Your job is to give again, exactly and with no additions, the lines in the records below from the one with "so what do we do, vlad?" through the one with "Software Synthesizers &", both included. Omit the pictures.

--

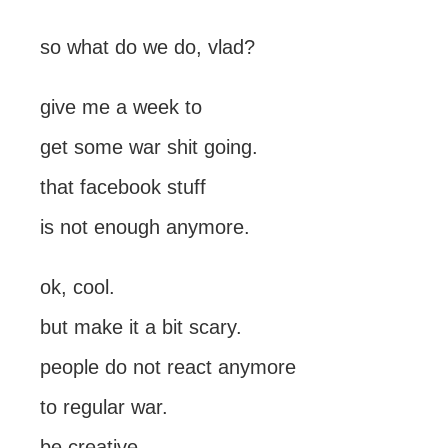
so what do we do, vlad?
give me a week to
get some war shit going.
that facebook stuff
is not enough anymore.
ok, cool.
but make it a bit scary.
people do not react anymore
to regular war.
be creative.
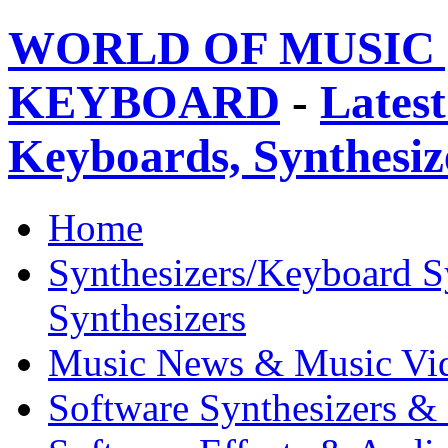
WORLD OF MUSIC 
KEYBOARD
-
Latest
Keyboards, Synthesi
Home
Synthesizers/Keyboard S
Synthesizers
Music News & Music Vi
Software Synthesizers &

--

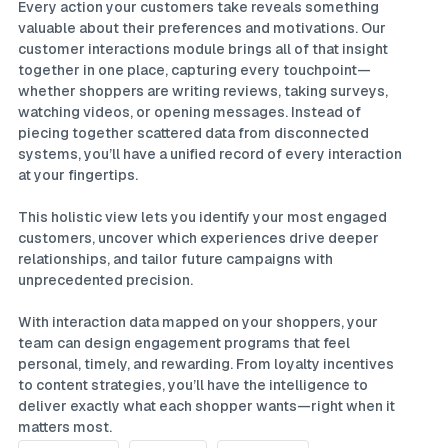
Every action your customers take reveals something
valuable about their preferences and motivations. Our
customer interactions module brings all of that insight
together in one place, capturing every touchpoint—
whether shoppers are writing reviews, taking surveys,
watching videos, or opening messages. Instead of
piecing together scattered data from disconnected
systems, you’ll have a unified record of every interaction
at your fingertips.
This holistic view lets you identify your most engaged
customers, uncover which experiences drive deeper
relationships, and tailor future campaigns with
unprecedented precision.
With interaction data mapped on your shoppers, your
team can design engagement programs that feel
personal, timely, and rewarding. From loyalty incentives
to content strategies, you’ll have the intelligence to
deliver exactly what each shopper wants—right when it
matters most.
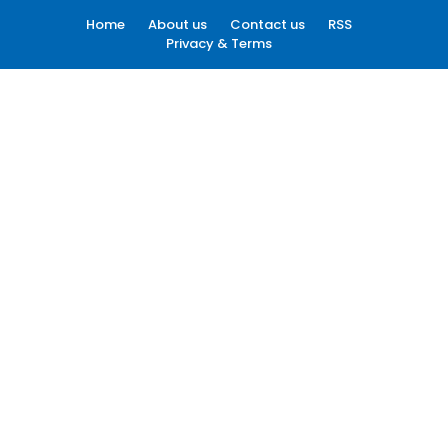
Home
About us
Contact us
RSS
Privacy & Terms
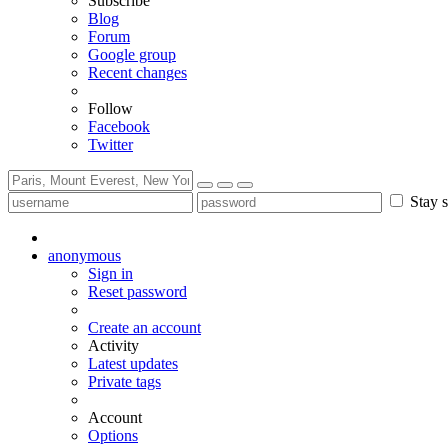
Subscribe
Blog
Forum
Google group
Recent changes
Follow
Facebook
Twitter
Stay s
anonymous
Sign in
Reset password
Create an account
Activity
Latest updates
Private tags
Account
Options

--

Output of the exercise
so what do we do, vlad?
give me a week to
get some war shit going.
that facebook stuff
is not enough anymore.
ok, cool.
but make it a bit scary.
people do not react anymore
to regular war.
be creative.
WORLD OF MUSIC 
KEYBOARD
-
Latest
Keyboards, Synthesi
Home
Synthesizers/Keyboard S
Synthesizers
Music News & Music Vi
Software Synthesizers &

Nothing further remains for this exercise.